▽

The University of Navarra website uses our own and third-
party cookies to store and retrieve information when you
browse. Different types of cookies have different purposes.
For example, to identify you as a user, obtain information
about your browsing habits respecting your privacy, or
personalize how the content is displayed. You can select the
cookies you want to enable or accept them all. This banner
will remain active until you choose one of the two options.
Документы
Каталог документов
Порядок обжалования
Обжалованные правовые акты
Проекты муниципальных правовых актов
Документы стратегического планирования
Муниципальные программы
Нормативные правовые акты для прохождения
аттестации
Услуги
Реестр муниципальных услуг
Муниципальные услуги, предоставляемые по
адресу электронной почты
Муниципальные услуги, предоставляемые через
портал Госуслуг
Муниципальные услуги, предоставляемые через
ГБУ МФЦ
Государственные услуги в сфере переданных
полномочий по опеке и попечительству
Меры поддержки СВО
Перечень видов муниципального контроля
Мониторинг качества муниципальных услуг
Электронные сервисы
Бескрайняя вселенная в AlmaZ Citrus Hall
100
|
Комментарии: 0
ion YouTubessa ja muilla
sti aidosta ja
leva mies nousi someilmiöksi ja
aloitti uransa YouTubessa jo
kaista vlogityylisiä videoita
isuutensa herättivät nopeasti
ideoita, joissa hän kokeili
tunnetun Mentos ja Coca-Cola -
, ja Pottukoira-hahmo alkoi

△
▽

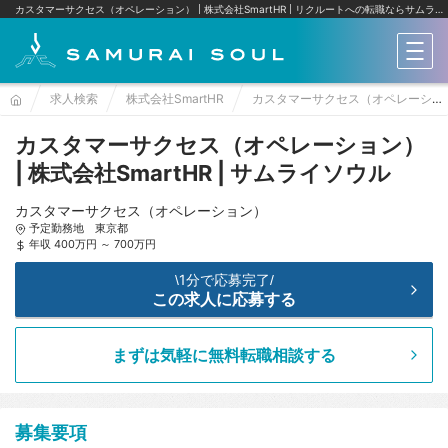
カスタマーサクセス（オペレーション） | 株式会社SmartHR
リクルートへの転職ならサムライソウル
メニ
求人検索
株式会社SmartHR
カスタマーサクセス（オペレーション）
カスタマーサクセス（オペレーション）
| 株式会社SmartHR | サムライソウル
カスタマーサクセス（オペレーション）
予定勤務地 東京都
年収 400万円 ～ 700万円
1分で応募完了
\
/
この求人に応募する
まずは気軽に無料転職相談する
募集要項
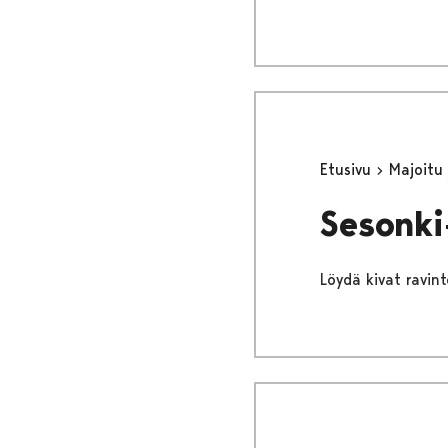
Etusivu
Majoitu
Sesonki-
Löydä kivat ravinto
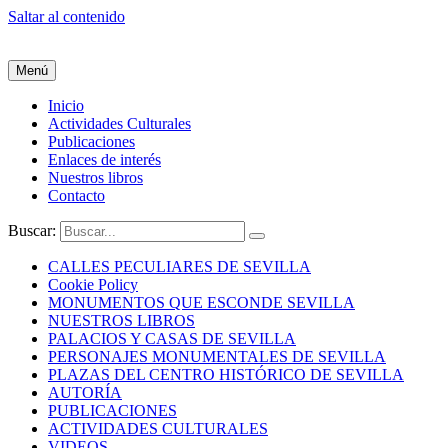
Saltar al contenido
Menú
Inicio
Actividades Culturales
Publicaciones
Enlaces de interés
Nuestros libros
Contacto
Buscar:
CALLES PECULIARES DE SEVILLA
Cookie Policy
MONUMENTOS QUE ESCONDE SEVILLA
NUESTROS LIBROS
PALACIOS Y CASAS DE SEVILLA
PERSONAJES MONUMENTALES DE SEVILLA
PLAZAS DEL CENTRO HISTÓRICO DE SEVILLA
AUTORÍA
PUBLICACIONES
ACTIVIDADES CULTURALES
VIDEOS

△

_Assignment_
Would you output, from the records above, exactly the run of lines that starts at the line containing "sti aidosta ja" and ends at the line containing "ja Pottukoira-hahmo alkoi", and only that run?

_Exercise solution_
sti aidosta ja
leva mies nousi someilmiöksi ja
aloitti uransa YouTubessa jo
kaista vlogityylisiä videoita
isuutensa herättivät nopeasti
ideoita, joissa hän kokeili
tunnetun Mentos ja Coca-Cola -
, ja Pottukoira-hahmo alkoi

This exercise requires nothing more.